Multiple factors will affect individual project costs, for example the proximity of an injection site. The concentration of the CO2 stream is a significant factor and the CO2 streams from LNG plants and natural gas processing are relatively pure, putting CCS for these applications at the lowest end of the cost scale. The IEA puts the cost range for capture at $15-25/T CO2 for concentrated CO2 streams, compared with $40-120/T for more dilute carbon streams.

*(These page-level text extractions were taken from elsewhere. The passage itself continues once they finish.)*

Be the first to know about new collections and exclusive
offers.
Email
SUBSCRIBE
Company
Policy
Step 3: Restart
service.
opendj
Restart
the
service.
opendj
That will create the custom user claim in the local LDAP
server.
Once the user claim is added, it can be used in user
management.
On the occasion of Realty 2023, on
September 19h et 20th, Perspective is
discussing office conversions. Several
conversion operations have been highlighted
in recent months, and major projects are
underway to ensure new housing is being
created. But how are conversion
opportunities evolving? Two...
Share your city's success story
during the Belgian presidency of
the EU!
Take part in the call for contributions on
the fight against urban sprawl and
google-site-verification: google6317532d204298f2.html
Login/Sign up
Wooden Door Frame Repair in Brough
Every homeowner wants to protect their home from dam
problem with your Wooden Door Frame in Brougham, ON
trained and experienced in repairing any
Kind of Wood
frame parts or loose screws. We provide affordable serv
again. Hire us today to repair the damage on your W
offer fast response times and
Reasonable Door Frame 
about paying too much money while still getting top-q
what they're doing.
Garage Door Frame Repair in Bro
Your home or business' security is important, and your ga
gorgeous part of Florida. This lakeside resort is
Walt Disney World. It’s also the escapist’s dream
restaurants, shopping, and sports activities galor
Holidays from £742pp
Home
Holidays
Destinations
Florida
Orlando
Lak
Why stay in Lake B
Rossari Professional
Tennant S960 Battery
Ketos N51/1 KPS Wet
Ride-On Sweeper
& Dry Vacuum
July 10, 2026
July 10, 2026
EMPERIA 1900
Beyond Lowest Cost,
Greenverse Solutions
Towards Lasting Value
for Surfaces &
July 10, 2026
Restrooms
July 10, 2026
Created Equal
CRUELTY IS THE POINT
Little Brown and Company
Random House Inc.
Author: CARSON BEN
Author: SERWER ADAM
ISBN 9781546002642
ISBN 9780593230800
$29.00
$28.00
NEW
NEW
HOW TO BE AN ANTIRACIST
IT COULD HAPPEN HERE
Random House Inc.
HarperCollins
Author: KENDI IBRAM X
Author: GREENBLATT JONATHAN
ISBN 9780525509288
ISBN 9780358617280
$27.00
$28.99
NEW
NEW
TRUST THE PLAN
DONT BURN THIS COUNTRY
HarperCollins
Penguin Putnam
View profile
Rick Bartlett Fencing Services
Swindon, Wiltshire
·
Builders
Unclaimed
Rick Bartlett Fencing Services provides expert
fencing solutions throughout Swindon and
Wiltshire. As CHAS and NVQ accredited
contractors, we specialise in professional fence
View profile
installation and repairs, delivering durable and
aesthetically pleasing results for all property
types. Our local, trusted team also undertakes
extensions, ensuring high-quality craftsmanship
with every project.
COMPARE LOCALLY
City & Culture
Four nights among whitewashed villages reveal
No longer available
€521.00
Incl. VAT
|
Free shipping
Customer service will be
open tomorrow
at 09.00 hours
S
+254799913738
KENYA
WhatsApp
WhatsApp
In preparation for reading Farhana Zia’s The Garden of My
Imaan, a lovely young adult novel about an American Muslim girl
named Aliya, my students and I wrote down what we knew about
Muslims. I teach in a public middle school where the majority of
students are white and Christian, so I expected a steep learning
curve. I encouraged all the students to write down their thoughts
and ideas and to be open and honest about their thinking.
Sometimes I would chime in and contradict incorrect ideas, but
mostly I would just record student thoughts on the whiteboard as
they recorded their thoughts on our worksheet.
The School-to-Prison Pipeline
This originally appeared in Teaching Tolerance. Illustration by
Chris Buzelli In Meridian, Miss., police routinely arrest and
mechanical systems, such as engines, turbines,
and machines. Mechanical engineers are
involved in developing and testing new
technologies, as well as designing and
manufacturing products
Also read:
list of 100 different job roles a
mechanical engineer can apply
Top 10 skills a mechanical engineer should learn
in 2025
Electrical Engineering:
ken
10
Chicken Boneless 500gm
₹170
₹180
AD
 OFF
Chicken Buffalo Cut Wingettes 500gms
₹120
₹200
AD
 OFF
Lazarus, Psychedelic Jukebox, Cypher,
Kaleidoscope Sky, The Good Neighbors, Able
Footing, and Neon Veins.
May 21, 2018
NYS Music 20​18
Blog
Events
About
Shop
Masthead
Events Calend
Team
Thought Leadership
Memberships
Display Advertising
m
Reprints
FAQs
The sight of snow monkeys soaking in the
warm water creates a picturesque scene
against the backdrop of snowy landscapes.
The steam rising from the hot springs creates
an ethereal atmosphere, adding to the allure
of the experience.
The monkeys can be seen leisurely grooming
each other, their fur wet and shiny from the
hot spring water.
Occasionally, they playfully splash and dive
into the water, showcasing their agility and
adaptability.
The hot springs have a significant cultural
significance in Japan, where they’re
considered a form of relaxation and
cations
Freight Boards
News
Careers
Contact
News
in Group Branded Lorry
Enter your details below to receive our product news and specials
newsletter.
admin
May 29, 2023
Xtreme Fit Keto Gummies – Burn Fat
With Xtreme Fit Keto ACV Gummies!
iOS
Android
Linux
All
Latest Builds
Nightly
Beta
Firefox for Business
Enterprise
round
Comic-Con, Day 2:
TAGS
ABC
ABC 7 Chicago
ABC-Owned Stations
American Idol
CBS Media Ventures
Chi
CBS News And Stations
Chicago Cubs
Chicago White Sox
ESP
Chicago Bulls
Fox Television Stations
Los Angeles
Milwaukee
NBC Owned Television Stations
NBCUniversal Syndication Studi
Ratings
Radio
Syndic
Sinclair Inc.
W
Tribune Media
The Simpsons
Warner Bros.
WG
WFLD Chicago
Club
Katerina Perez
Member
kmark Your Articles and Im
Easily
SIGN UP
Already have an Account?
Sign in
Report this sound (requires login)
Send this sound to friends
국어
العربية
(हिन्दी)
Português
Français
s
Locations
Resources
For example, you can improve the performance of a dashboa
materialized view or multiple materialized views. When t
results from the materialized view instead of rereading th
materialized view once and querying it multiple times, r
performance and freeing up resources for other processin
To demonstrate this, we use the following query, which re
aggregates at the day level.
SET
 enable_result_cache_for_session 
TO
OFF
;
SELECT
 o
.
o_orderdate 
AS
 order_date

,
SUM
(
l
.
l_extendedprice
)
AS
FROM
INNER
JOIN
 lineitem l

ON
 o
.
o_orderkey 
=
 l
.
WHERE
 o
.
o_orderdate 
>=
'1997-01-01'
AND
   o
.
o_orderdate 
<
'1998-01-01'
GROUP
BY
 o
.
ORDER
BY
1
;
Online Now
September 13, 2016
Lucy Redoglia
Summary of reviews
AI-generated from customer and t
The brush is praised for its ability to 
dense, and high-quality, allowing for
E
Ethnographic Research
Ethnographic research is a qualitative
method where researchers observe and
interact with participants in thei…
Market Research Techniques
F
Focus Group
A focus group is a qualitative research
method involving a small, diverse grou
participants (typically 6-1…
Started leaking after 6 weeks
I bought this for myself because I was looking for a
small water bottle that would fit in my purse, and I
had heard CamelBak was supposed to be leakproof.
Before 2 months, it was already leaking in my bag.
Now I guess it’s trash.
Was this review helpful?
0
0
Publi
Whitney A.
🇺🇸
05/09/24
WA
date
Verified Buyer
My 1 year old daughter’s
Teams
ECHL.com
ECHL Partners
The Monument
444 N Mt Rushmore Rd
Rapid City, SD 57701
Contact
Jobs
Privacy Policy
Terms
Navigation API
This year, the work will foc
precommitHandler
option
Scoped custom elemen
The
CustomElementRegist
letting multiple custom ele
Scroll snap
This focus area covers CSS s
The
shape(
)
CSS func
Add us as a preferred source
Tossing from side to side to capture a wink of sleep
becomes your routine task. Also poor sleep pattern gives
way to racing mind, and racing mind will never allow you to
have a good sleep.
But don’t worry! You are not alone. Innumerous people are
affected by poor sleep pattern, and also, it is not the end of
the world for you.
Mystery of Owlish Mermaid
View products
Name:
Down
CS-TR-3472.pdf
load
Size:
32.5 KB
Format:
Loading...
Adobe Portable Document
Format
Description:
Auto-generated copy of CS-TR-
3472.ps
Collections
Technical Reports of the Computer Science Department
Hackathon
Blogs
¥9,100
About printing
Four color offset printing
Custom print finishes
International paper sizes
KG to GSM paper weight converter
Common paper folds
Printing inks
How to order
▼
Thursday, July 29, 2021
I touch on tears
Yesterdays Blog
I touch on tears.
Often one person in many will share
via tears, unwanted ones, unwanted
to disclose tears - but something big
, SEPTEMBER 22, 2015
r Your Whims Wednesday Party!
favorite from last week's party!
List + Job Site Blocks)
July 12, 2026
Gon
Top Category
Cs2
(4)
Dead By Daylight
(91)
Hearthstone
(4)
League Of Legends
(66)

Policy also plays a big role and US LNG developers have welcomed the recent passage of the Inflation Reduction Act, which increased the 45Q tax credit for capturing and storing carbon. This looks set to spur a range of CCS projects in US gas producing regions, notably the US Gulf Coast. A number of US companies have announced plans for CCS operations at their LNG plants, including Cheniere Energy, NextDecade, Sempra Energy and Venture Global.

It is also notable that all of these companies are active in searching for improved CCS technologies. CCS costs are expected to fall with wider development and greater experience. They need to.

The bottom line is that LNG developers are willing to shoulder an increase in cost in order to put effective carbon emissions controls in place, but not at any price. They are betting that just as they managed to reduce upstream and LNG plant unit costs in the 2014-2018 period, similarly cost containment can be achieved for CCS in the period up to 2030.